Kosmos Energy, which is backed by private equity firms Blackstone Group and Warburg Pincus, reached an agreement with the government of Ghana, and the country’s state oil company, to resolve issues around its corporate structure, Reuters reported. Kosmos, an oil exploration firm, owns 23.49% of Ghana’s Jubilee offshore oilfield.

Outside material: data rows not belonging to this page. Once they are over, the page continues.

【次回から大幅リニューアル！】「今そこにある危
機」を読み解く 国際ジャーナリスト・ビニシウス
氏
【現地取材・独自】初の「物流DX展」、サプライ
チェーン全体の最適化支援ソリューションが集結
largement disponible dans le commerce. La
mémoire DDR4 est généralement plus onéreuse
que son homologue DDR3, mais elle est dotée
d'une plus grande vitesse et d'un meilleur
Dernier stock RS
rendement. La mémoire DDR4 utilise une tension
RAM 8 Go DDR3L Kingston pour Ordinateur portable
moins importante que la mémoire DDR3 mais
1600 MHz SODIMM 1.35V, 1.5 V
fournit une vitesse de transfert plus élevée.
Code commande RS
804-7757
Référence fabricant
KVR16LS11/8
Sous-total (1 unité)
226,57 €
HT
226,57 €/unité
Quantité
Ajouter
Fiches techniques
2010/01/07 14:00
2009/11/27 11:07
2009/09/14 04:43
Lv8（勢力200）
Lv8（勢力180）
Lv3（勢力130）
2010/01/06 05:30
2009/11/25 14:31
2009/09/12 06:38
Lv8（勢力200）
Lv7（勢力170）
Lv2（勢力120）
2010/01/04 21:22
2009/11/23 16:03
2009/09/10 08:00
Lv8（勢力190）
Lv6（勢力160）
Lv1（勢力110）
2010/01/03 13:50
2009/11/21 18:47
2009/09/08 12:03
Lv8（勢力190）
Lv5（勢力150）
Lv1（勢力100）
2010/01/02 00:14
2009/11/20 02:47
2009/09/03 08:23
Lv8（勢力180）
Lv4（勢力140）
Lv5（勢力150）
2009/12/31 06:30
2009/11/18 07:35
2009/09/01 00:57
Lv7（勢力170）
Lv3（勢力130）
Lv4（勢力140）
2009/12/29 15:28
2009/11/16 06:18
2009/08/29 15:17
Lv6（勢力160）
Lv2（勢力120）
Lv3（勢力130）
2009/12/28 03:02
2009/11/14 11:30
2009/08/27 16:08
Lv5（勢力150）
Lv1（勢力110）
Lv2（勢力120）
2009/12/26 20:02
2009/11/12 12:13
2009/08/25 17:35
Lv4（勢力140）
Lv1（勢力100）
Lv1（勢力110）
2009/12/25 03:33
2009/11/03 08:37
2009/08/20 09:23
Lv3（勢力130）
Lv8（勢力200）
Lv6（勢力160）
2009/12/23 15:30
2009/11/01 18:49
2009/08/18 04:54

The firm has been attempting to sell its Ghana assets, but had to call off a $4 billion deal in August after resistance from Ghana National Petroleum Corp., Reuters said.
(Reuters) – Kosmos Energy, a privately owned oil exploration and production firm, said on Monday it has reached agreement with the government of Ghana and the country’s state oil company to “amicably resolve several issues” between them such as Kosmos’ corporate structure and debt facility.

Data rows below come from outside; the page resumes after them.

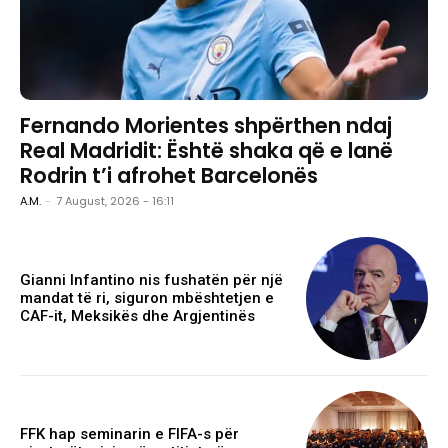
Fernando Morientes shpërthen ndaj
Real Madridit: Është shaka që e lanë
Rodrin t’i afrohet Barcelonës
A.M.
-
7 August, 2026 - 16:11
Gianni Infantino nis fushatën për një
mandat të ri, siguron mbështetjen e
CAF-it, Meksikës dhe Argjentinës
FFK hap seminarin e FIFA-s për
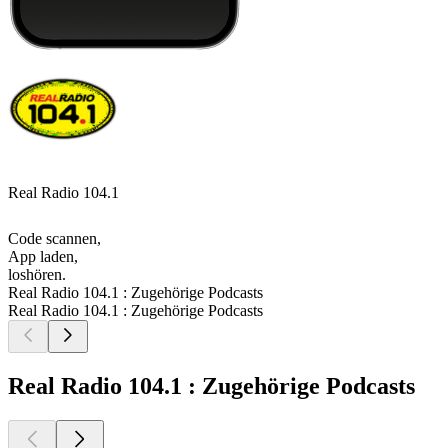
Real Radio 104.1
Code scannen,
App laden,
loshören.
Real Radio 104.1 : Zugehörige Podcasts
Real Radio 104.1 : Zugehörige Podcasts
Real Radio 104.1 : Zugehörige Podcasts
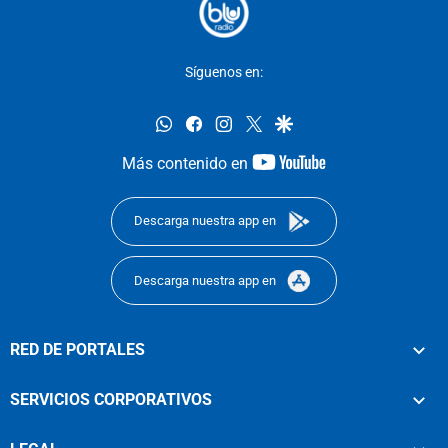
Síguenos en:
whatsapp
facebook
instagram
twitter
google
youtube-
Más contenido en
footer
Descarga nuestra app en
Descarga nuestra app en
RED DE PORTALES
SERVICIOS CORPORATIVOS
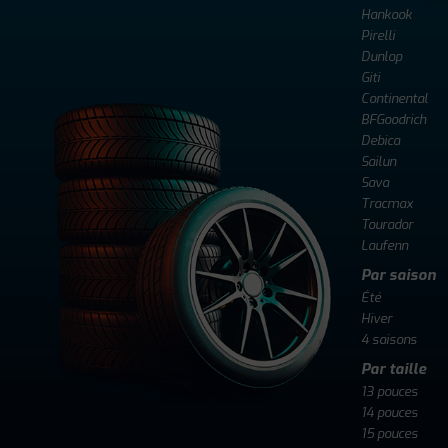
Hankook
Pirelli
Dunlop
Giti
Continental
BFGoodrich
Debica
Sailun
Sava
Tracmax
Tourador
Laufenn
Par saison
Été
Hiver
4 saisons
Par taille
13 pouces
14 pouces
15 pouces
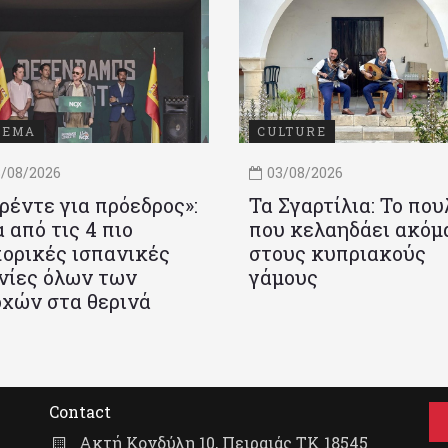
ΝΕΜΑ
CULTURE
/08/2026
03/08/2026
ρέντε για πρόεδρος»:
Τα Σγαρτίλια: Το που
 από τις 4 πιο
που κελαηδάει ακόμ
ορικές ισπανικές
στους κυπριακούς
νίες όλων των
γάμους
χών στα θερινά
Contact
Ακτή Κονδύλη 10, Πειραιάς ΤΚ 18545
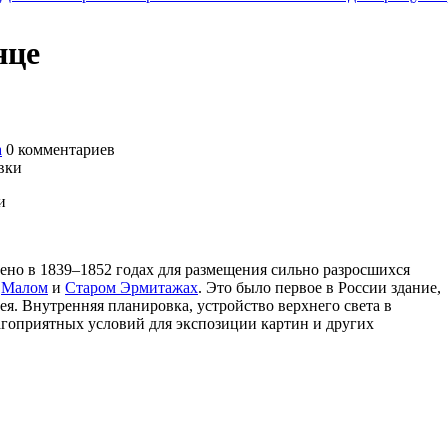
нце
а
0
комментариев
и
но в 1839–1852 годах для размещения сильно разросшихся
в
Малом
и
Старом Эрмитажах
. Это было первое в России здание,
я. Внутренняя планировка, устройство верхнего света в
агоприятных условий для экспозиции картин и других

Kosmos, backed by private equity firms Blackstone Group (BX.N) and Warburg Pincus [WP.UL], focuses on West Africa and owns a 23.49 percent stake in Ghana’s prized Jubilee offshore oilfield, which is operated by Britain’s Tullow Oil (TLW.L) and holds around 1.6 billion barrels of light crude.
Kosmos had been trying to sell its assets in Ghana, but the process has hit snags. In a saga that unnerved some potential investors, Kosmos in August called off what sources close to the deal said was a $4 billion pact to sell its stake to ExxonMobil (XOM.N) after resistance from Ghana National Petroleum Corp (GNPC), which wanted to raise its own holding.

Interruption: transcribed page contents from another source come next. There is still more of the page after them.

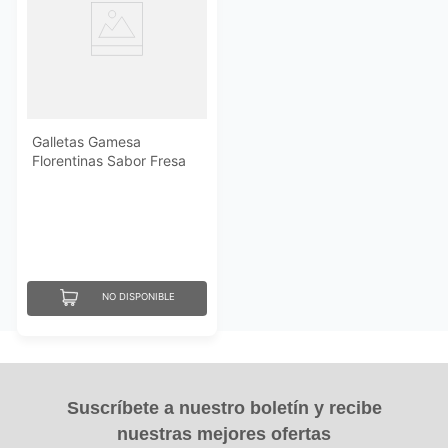
Galletas Gamesa
Florentinas Sabor Fresa
83 Gr
NO DISPONIBLE
Suscríbete a nuestro boletín y recibe
nuestras mejores ofertas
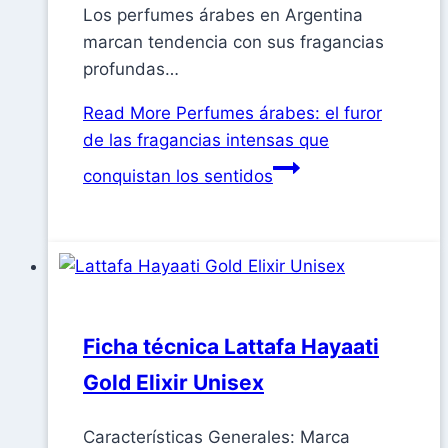
Los perfumes árabes en Argentina
marcan tendencia con sus fragancias
profundas…
Read More
Perfumes árabes: el furor
de las fragancias intensas que
conquistan los sentidos
Ficha técnica Lattafa Hayaati
Gold Elixir Unisex
Características Generales: Marca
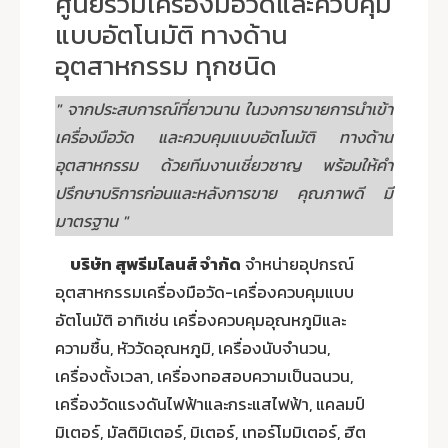
ศูนย์รวมเครื่องมือวัดและควบคุม
แบบอัตโนมัติ ทางด้าน
อุตสาหกรรม ทุกชนิด
" จากประสบการณ์ที่ยาวนาน ในวงการขายการนำเข้า
เครื่องมือวัด และควบคุมแบบอัตโนมัติ ทางด้าน
อุตสาหกรรม ด้วยทีมงานเชี่ยวชาญ พร้อมให้คำ
ปรึกษาบริการก่อนและหลังการขาย คุณภาพดี มี
มาตรฐาน "
บริษัท สุพรีมไลนส์ จำกัด
จำหน่ายอุปกรณ์
อุตสาหกรรมเครื่องมือวัด-เครื่องควบคุมแบบ
อัตโนมัติ อาทิเช่น เครื่องควบคุมอุณหภูมิและ
ความชื้น, หัววัดอุณหภูมิ, เครื่องนับจำนวน,
เครื่องตั้งเวลา, เครื่องทอสอบความเป็นฉนวน,
เครื่องวัดแรงดันไฟฟ้าและกระแสไฟฟ้า, แคลมป์
มิเตอร์, มัลติมิเตอร์, มิเตอร์, เทอร์โมมิเตอร์, ฮีต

Chinese oil giant CNOOC (0883.HK) later made a $5 billion joint bid with GNPC for Kosmos’ major oil fields in the West African state. However, in November, an official at GNPC said that Kosmos had for now shelved plans to sell its assets in Ghana.
“With first oil from the Jubilee Field flowing and these issues behind us, the government, GNPC and Kosmos have reaffirmed their positive and forward-looking relationship,” said Brian Maxted, Kosmos chief operating officer, in a press release.